> _How to complete this task_:
Whenever a picture appears, omit it, and set down everything else in the records exactly.

————

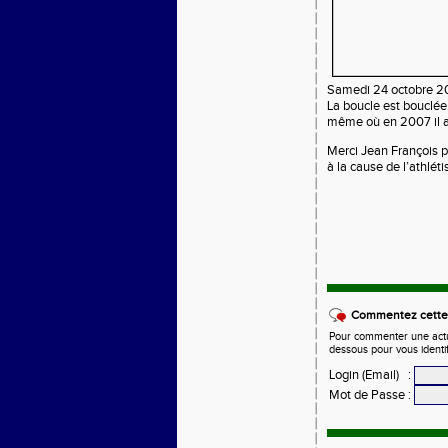
Samedi 24 octobre 20
La boucle est bouclée.
même où en 2007 il av
Merci Jean François p
à la cause de l’athlét
Commentez cette 
Pour commenter une actual
dessous pour vous identi
Login (Email)
:
Mot de Passe
:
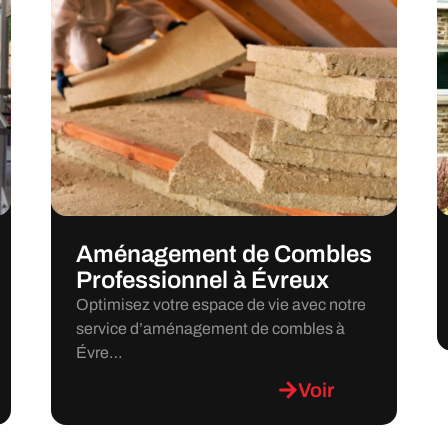
Aménagement de Combles
Professionnel à Évreux
Optimisez votre espace de vie avec notre
service d’aménagement de combles à
Évre…
Voir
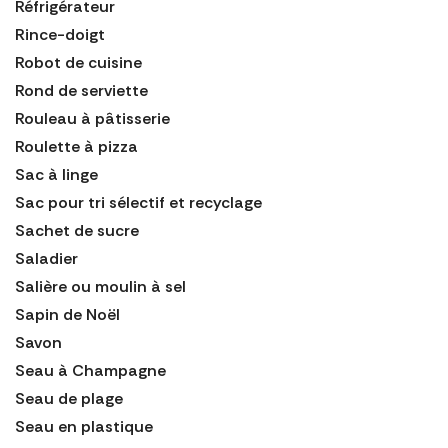
Réfrigérateur
Rince-doigt
Robot de cuisine
Rond de serviette
Rouleau à pâtisserie
Roulette à pizza
Sac à linge
Sac pour tri sélectif et recyclage
Sachet de sucre
Saladier
Salière ou moulin à sel
Sapin de Noël
Savon
Seau à Champagne
Seau de plage
Seau en plastique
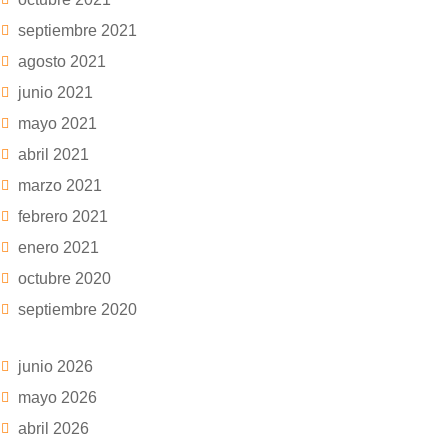
septiembre 2021
agosto 2021
junio 2021
mayo 2021
abril 2021
marzo 2021
febrero 2021
enero 2021
octubre 2020
septiembre 2020
junio 2026
mayo 2026
abril 2026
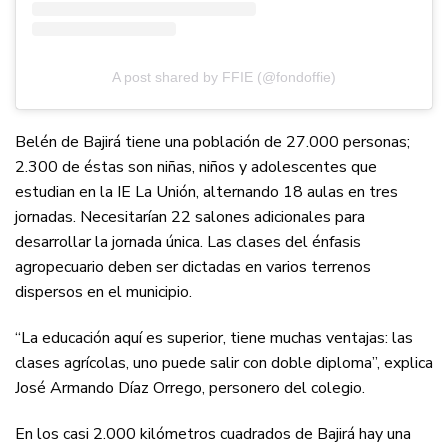
A post shared by FFIE (@fondoffie)
Belén de Bajirá tiene una población de 27.000 personas;
2.300 de éstas son niñas, niños y adolescentes que
estudian en la IE La Unión, alternando 18 aulas en tres
jornadas. Necesitarían 22 salones adicionales para
desarrollar la jornada única. Las clases del énfasis
agropecuario deben ser dictadas en varios terrenos
dispersos en el municipio.
“La educación aquí es superior, tiene muchas ventajas: las
clases agrícolas, uno puede salir con doble diploma”, explica
José Armando Díaz Orrego, personero del colegio.
En los casi 2.000 kilómetros cuadrados de Bajirá hay una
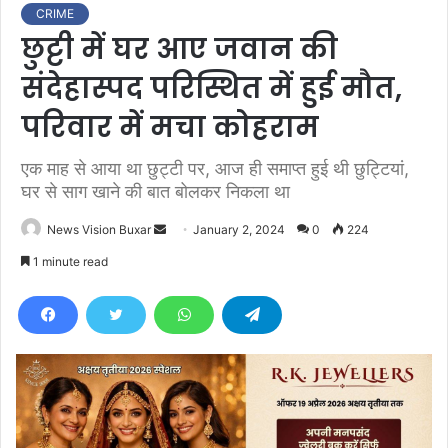
CRIME
छुट्टी में घर आए जवान की
संदेहास्पद परिस्थित में हुई मौत,
परिवार में मचा कोहराम
एक माह से आया था छुट्टी पर, आज ही समाप्त हुई थी छुट्टियां,
घर से साग खाने की बात बोलकर निकला था
News Vision Buxar
S
January 2, 2024
0
224
e
1 minute read
n
d
a
n
e
m
a
i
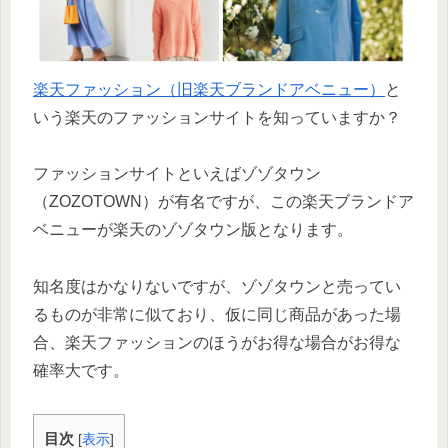
楽天ファッション（旧楽天ブランドアベニュー）
と
いう楽天のファッションサイトを知っていますか？
ファッションサイトといえばゾゾタウン
（ZOZOTOWN）が有名ですが、この楽天ブランドア
ベニューが楽天のゾゾタウン版となります。
知名度はかなりないですが、ゾゾタウンと売ってい
るものが非常に似ており、仮に同じ商品があった場
合、楽天ファッションのほうがお得な場合がお得な
確率大です。
目次
[
表示
]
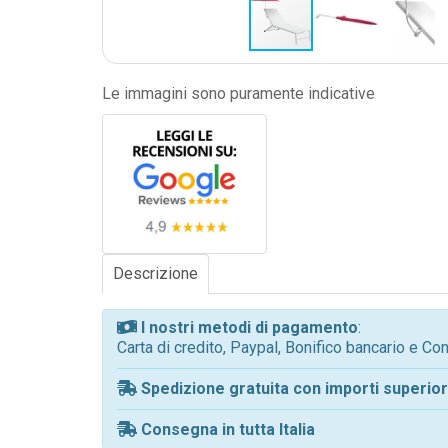
Le immagini sono puramente indicative
Descrizione
I nostri metodi di pagamento
:
Carta di credito, Paypal, Bonifico bancario e C
Spedizione gratuita con importi superiori
Consegna in tutta Italia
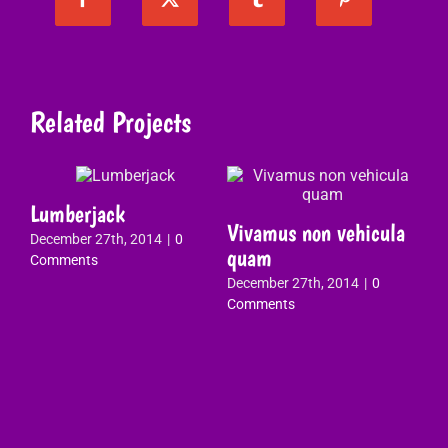
Related Projects
Lumberjack
Vivamus non vehicula
In
December 27th, 2014
|
0
quam
fa
Comments
December 27th, 2014
|
0
Dec
Comments
Co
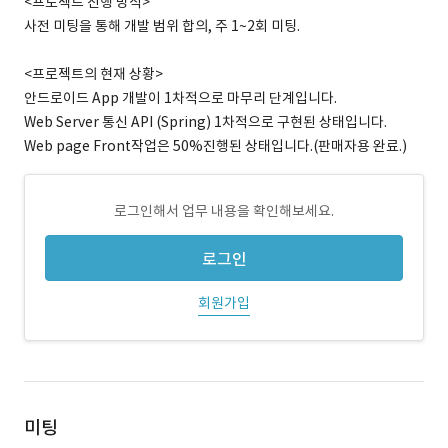
<프로젝트 진행 방식>
사전 미팅을 통해 개발 범위 합의, 주 1~2회 미팅.
<프로젝트의 현재 상황>
안드로이드 App 개발이 1차적으로 마무리 단계입니다.
Web Server 통신 API (Spring) 1차적으로 구현된 상태입니다.
Web page Front작업은 50%진행된 상태입니다.(판매자용 완료.)
로그인해서 업무 내용을 확인해보세요.
로그인
회원가입
미팅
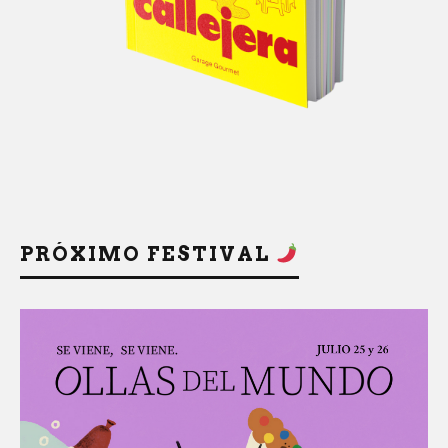
PRÓXIMO FESTIVAL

————

> _Result below_:
Samedi 24 octobre 20
La boucle est bouclée.
même où en 2007 il av
Merci Jean François p
à la cause de l’athlét
Commentez cette 
Pour commenter une actual
dessous pour vous identi
Login (Email)
:
Mot de Passe
:
Aménagement de Combles
Professionnel à Évreux
Optimisez votre espace de vie avec notre
service d’aménagement de combles à
Évre…
Voir
Réfrigérateur
Rince-doigt
Robot de cuisine
Rond de serviette
Rouleau à pâtisserie
Roulette à pizza
Sac à linge
Sac pour tri sélectif et recyclage
Sachet de sucre
Saladier
Salière ou moulin à sel
Sapin de Noël
Savon
Seau à Champagne
Seau de plage
Seau en plastique
septiembre 2021
agosto 2021
junio 2021
mayo 2021
abril 2021
marzo 2021
febrero 2021
enero 2021
octubre 2020
septiembre 2020
junio 2026
mayo 2026
abril 2026
A post shared by FFIE (@fondoffie)
Belén de Bajirá tiene una población de 27.000 personas;
2.300 de éstas son niñas, niños y adolescentes que
estudian en la IE La Unión, alternando 18 aulas en tres
jornadas. Necesitarían 22 salones adicionales para
desarrollar la jornada única. Las clases del énfasis
agropecuario deben ser dictadas en varios terrenos
dispersos en el municipio.
“La educación aquí es superior, tiene muchas ventajas: las
clases agrícolas, uno puede salir con doble diploma”, explica
José Armando Díaz Orrego, personero del colegio.
En los casi 2.000 kilómetros cuadrados de Bajirá hay una
CRIME
छुट्टी में घर आए जवान की
संदेहास्पद परिस्थित में हुई मौत,
परिवार में मचा कोहराम
एक माह से आया था छुट्टी पर, आज ही समाप्त हुई थी छुट्टियां,
घर से साग खाने की बात बोलकर निकला था
News Vision Buxar
S
January 2, 2024
0
224
e
1 minute read
n
d
a
n
e
m
a
i
楽天ファッション（旧楽天ブランドアベニュー）
と
いう楽天のファッションサイトを知っていますか？
ファッションサイトといえばゾゾタウン
（ZOZOTOWN）が有名ですが、この楽天ブランドア
ベニューが楽天のゾゾタウン版となります。
知名度はかなりないですが、ゾゾタウンと売ってい
るものが非常に似ており、仮に同じ商品があった場
合、楽天ファッションのほうがお得な場合がお得な
確率大です。
目次
[
表示
]
Le immagini sono puramente indicative
Descrizione
I nostri metodi di pagamento
:
Carta di credito, Paypal, Bonifico bancario e C
Spedizione gratuita con importi superiori
Consegna in tutta Italia
Related Projects
Lumberjack
Vivamus non vehicula
In
December 27th, 2014
|
0
quam
fa
Comments
December 27th, 2014
|
0
Dec
Comments
Co
<프로젝트 진행 방식>
사전 미팅을 통해 개발 범위 합의, 주 1~2회 미팅.
<프로젝트의 현재 상황>
안드로이드 App 개발이 1차적으로 마무리 단계입니다.
Web Server 통신 API (Spring) 1차적으로 구현된 상태입니다.
Web page Front작업은 50%진행된 상태입니다.(판매자용 완료.)
로그인해서 업무 내용을 확인해보세요.
로그인
회원가입
미팅
PRÓXIMO FESTIVAL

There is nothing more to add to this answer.